Luiza chegou à cidade de Manaus aos treze, sem o
traquejo e astúcia necessários para viver outra realidade. Na aldeia todos são
irmãos, parentes, o coletivo valorizado, solidariedade é natural, existiam
exceções de indígenas tomados pelo vício do alcoolismo e degradavam a própria
vida, como vasos fracos, quebrantáveis, existentes em qualquer lugar. A menina
moça, cabelos negros e longos, olhos indagadores, ágil e com força muscular, iria
estudar, trabalhar, conhecer hábitos, e a cada dia tomava consciência de que
ali não era bem uma grande aldeia. Observava pessoas isoladas, fechadas naquele
concreto formatado com costumes diferenciados. Adaptação dolorosa e demorada
devido ao idioma e cultura. Quando conheceu Fábio na fábrica em que
trabalhavam, de latifundiários donos de quase toda a cidade, Luiza era uma
outra mulher após cinco anos. Decidida, atrevida, curiosa nos detalhes,
adquiriu habilidades importantes para sobreviver no pavimentado espaço da
polis.
Os dois quando podiam desapareciam. Luiza
montava na garupa da motocicleta enquanto Fábio buscava estrada de vegetação
ainda nativa. E na loucura adolescente costumavam enfrentar trechos da viagem
levantando o corpo e abrindo braços ao vento em completa veneração à natureza a
que pertenciam.

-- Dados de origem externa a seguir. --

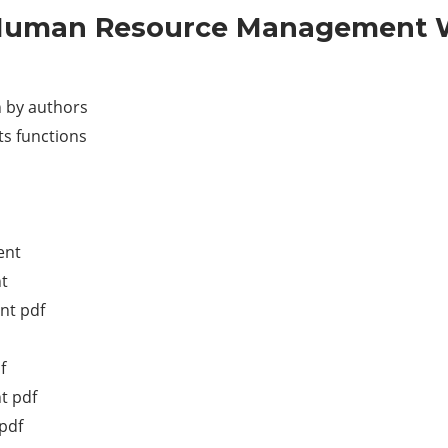
 Human Resource Management Wr
 by authors
s functions
ent
t
nt pdf
f
t pdf
pdf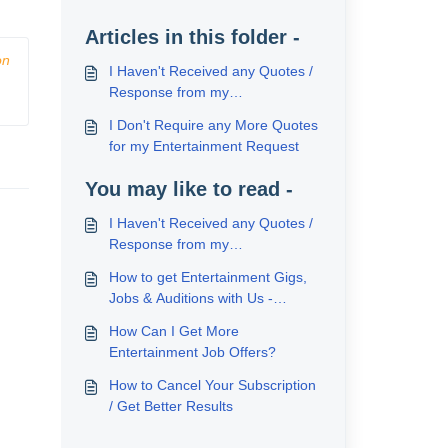
Articles in this folder -
n 
I Haven't Received any Quotes /
Response from my
Entertainment Request
I Don't Require any More Quotes
for my Entertainment Request
You may like to read -
I Haven't Received any Quotes /
Response from my
Entertainment Request
How to get Entertainment Gigs,
Jobs & Auditions with Us -
Locally, Abroad & on Cruise
How Can I Get More
Ships
Entertainment Job Offers?
How to Cancel Your Subscription
/ Get Better Results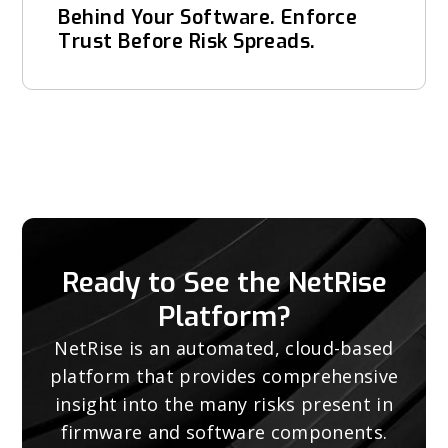
Behind Your Software. Enforce
Trust Before Risk Spreads.
Ready to See the NetRise
Platform?
NetRise is an automated, cloud-based
platform that provides comprehensive
insight into the many risks present in
firmware and software components.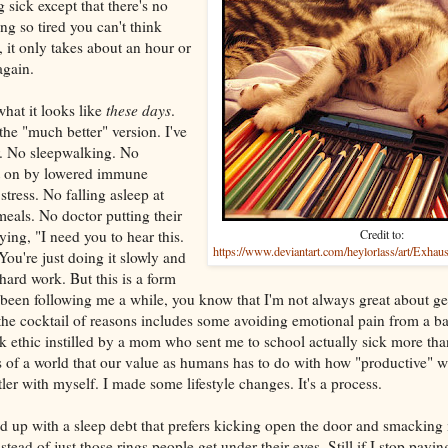
ng sick except that there's no
g so tired you can't think
p, it only takes about an hour or
again.
what it looks like
these days
.
s the "much better" version. I've
. No sleepwalking. No
ht on by lowered immune
tress. No falling asleep at
meals. No doctor putting their
ng, "I need you to hear this.
Credit to:
https://www.deviantart.com/heylorlass/art/Exhau
 You're just doing it slowly and
 hard work. But this is a form
e been following me a while, you know that I'm not always great about ge
the cocktail of reasons includes some avoiding emotional pain from a b
k ethic instilled by a mom who sent me to school actually sick more tha
 of a world that our value as humans has to do with how "productive" we
tler with myself. I made some lifestyle changes. It's a process.
d up with a sleep debt that prefers kicking open the door and smacking
ead of just those rings people get under their eyes. Still if I stop paying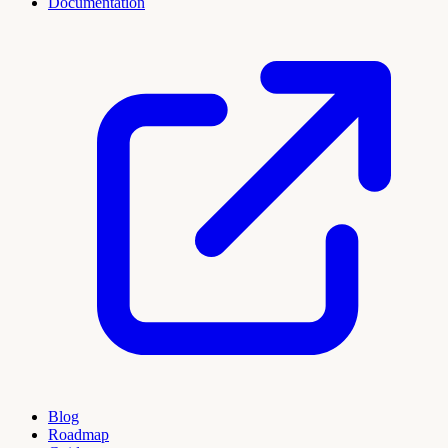
Documentation
Blog
Roadmap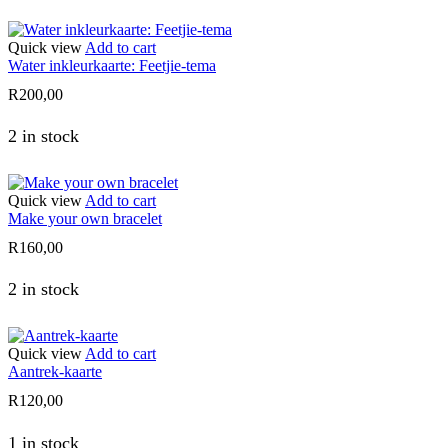
Quick view
Add to cart
Water inkleurkaarte: Feetjie-tema
R
200,00
2 in stock
Quick view
Add to cart
Make your own bracelet
R
160,00
2 in stock
Quick view
Add to cart
Aantrek-kaarte
R
120,00
1 in stock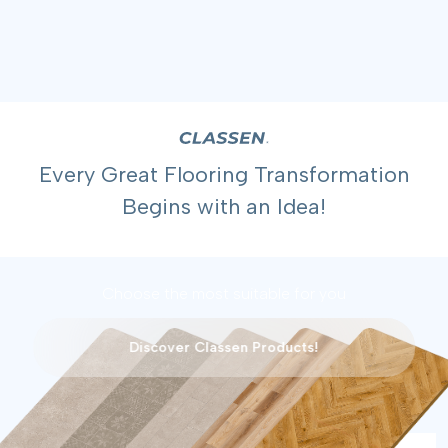
Every Great Flooring Transformation
Begins with an Idea!
Choose the most suitable for you
Discover Classen Products!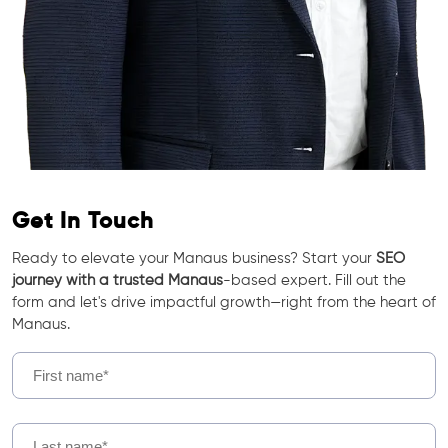
Get In Touch
Ready to elevate your Manaus business? Start your
SEO
journey with a trusted Manaus
-based expert. Fill out the
form and let's drive impactful growth—right from the heart of
Manaus.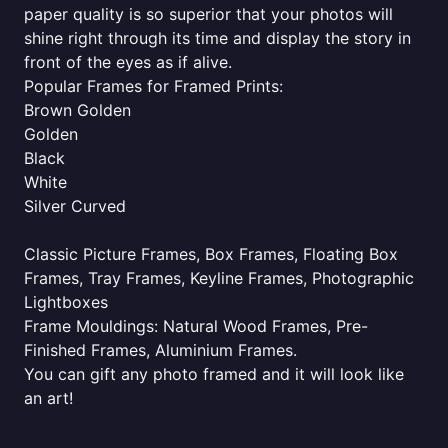
paper quality is so superior that your photos will
shine right through its time and display the story in
front of the eyes as if alive.
Popular Frames for Framed Prints:
Brown Golden
Golden
Black
White
Silver Curved
Classic Picture Frames, Box Frames, Floating Box
Frames, Tray Frames, Keyline Frames, Photographic
Lightboxes
Frame Mouldings: Natural Wood Frames, Pre-
Finished Frames, Aluminium Frames.
You can gift any photo framed and it will look like
an art!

Amantes daquela rusticidade, os dois jovens se deixavam embaixo
de imensas árvores enquanto comiam frutos que encontravam e comida que traziam.
Depois acampavam.
― Adorávamos acampar na mata fechada que a cada
vez descobríamos. Por ali nos aconchegávamos, o amor e a paixão nos alimentando,
não existia o tempo, nem compromissos a nos preocupar. Apenas o tempo em que o
sol ia ditando e a lua se opondo imensa e iluminada. Em mim germinava a
semente. Ainda que escolhesse não contar, ele pressentia o milagre, pois dizia,
Lulu, minh’alma anda altiva e alvissareira. Que trará pra nós? Fábio com jeito único,
sensível, amava a liberdade que a possante moto possibilitava. Eu me misturava
ao seu centro e compartilhava desejos. Desejos que iam tomando forma em meu
corpo.
Durante o ano de convivência com Fábio, ele revelou
segredos que evitara até àquele descanso na grande árvore amiga, que energizava
ambos. Luiza preparava para dar a notícia, mas preferiu aguardar um pouco mais.

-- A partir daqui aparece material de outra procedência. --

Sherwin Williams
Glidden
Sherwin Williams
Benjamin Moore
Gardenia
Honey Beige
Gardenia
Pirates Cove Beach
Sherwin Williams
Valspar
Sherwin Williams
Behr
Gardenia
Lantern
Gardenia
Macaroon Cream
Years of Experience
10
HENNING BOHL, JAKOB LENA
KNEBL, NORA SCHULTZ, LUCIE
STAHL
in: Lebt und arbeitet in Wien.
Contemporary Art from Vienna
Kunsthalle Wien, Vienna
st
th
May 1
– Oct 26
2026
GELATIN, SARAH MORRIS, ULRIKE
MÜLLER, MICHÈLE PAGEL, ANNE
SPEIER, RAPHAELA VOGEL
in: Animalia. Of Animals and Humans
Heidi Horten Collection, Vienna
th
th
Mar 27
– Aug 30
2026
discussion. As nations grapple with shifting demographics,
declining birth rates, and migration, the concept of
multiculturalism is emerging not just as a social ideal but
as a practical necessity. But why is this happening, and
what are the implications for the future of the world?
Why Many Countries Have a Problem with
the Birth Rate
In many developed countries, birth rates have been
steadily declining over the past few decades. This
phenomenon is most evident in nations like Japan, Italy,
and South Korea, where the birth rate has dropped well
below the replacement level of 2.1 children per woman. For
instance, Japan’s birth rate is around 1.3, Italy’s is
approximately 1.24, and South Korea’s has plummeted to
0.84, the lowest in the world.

― Fábio adorava velocidade muito atrevidamente.
Obrigado a resolver assuntos da empresa foi em viagem de carro, acostumado à
liberdade de parar ou continuar quando bem entendesse. Disse-me, desta vez será
diferente, quero retornar rápido pra gente continuar a busca. O lugar que começávamos
embrenhar juntos nos deixava animadíssimos. E eu ansiava por notícias.
Fábio pegou o carro da empresa e seguiu para o
compromisso. Tinha prazo para estar lá e na cronometragem do tempo percebeu que
poderia dar esticada rápida num sítio arqueológico que descobrira. Quando pegou
estrada novamente enfiou pé no acelerador por muitas horas. Era fim de tarde e
as curvas se tornavam incômodas.
― Quando ouvi notícias do acidente fatal de
Fábio, meu mundo caiu. Ele dormira ao volante e o carro caíra numa ribanceira,
até para ser resgatado levou tempo. Valdo, eu ali grávida do homem que amava,
sem poder comentar com medo de me tirarem o bebê. Fábio era um dos filhos do
ricaço da cidade e somente me contara dia antes da viagem. Ninguém sabia de
nosso namoro, ele me disse que devagar falaria aos pais, gente preconceituosa e
arrogante, que se desaprovassem, ele assumiria.
Luiza se mudou para Santarém quando começava se
acostumar com a cotidianidade local. Era livre e assim queria permanecer. Não
foi difícil achar trabalho e não poderia se dar ao luxo da escolha.
― Nasceu minha filha e nunca contei a ninguém o
que me acontecera. Você é a pessoa que tenho coragem, Valdo. Tantos anos se
passaram. Tantas histórias.
Já eram umas dez da noite, a paisagem mesclada de luminosidade e umidade.
― Luiza, bebemos demais, convém dormir aqui. Deixei arrumado o outro quarto pra você. ― Osvaldo disse e Luiza parecia longe balançando a cabeça em afirmativo, entornando vinho à garganta, como se ansiasse por muleta que amparasse a travessia.